Friday, March 21, 2008

Version 2.0 of mod_wsgi is now available.

Due to the arrival of a baby 1.0, version 2.0 of mod_wsgi has been a bit slower in coming than originally planned, but the wait is now over and it is available for download. The major improvements in version 2.0 of mod_wsgi are detailed below, but there are various other little goodies as well, so check out the change notes on the wiki.


Process Reloading Mechanism

When using daemon mode of mod_wsgi and the WSGI script file for your application is changed, the default behaviour is to now restart the daemon processes automatically upon receipt of the next request against that application. Thus, when making changes to any code or configuration data for your application, all you now need to do is touch the WSGI script file and the daemon processes for just that application will be automatically restarted and the application reloaded. This means that it is no longer necessary to send signals explicitly to the daemon processes, or restart the whole of Apache. This means that elevated privileges are not required by users and applications owned by other users in a shared hosting environment will not be affected when one users application is restarted.

Apache Authentication Provider

When using Apache 2.2, mod_wsgi provides the means to implement Apache authentication providers in Python. This means that password authentication for HTTP Basic and Digest authentication, plus other custom authentication mechanisms implemented by other Apache modules, can be delegated to your Python application. This for example can be used to implement HTTP authentication for a Trac instance against a user database maintained within a Django instance running on the same site. If using Apache 2.0 the mechanism is also available, but only in support of standard Apache HTTP Basic authentication.

Python Virtual Environments

More integrated support for Python virtual environments such as 'virtualenv' is now provided. These changes make it possible for different daemon process groups to be easily associated with distinct Python virtual environments. Where daemon process groups are being setup for different users, or to separate different applications, the use of Python virtual environments means that each can use different versions of modules or packages and not interfere with each other.
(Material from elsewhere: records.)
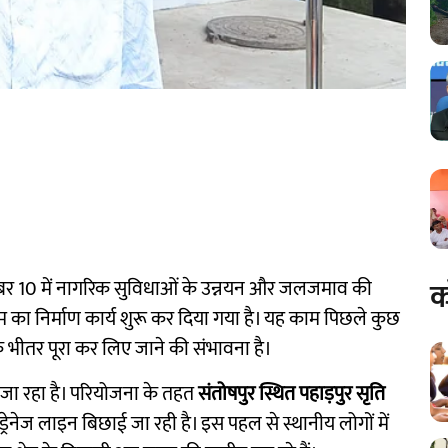
क
नंबर 10 में नागरिक सुविधाओं के उन्नयन और जलजमाव की
टम का निर्माण कार्य शुरू कर दिया गया है। यह काम पिछले कुछ
 भीतर पूरा कर लिए जाने की संभावना है।
या जा रहा है। परियोजना के तहत
संतोषपुर स्थित पहाड़पुर सृति
ड्रेनेज लाइन बिछाई जा रही है। इस पहल से स्थानीय लोगों में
WSGI File Wrapper Extension

Support for 'wsgi.file_wrapper' extension has been added with operating system mechanisms such as sendfile() and mmap() being used when possible to speed up sending of any data back to a client. Provided an application is written to use this optional extension, then serving up of static files by the application should be greatly improved.

Daemon Mode Now Even Faster

Some underperforming code related to the socket used to communicate between the Apache child processes and the daemon processes has been replaced. This has result in a 40% improvement in base level performance for a simple hello world program. This means that daemon mode now performs even faster relative to competing solutions. Do remember though that the network level is usually never the bottleneck and it is the Python application and database queries where things slow down. Thus, although it is quicker, in the grander scheme of things the improvement wouldn't be noticed in most applications.

Sunday, November 18, 2007

Version 1.3 of mod_wsgi is now available.

Version 1.3 of mod_wsgi is a bug fix only release, addressing issues with mod_wsgi daemon processes hanging under certain conditions. It is highly recommended that users of mod_wsgi who use daemon mode of mod_wsgi upgrade to this new version. A third release candidate for version 2.0 is also now being made available incorporating the same fix and adding an additional feature to detect errant Python C extension modules that don't release the Python GIL when running long, potentially blocking, operations.

Sunday, November 11, 2007

Poor man's Python virtual environment.

There have now been a number of attempts at implementing virtual environments for Python. That is, providing a means of having multiple isolated environments for the one Python installation on a system, such that it would be possible to run different applications on the same system, but using different sets of installed Python packages. The prime standalone examples of these are virtual-python, workingenv and virtualenv.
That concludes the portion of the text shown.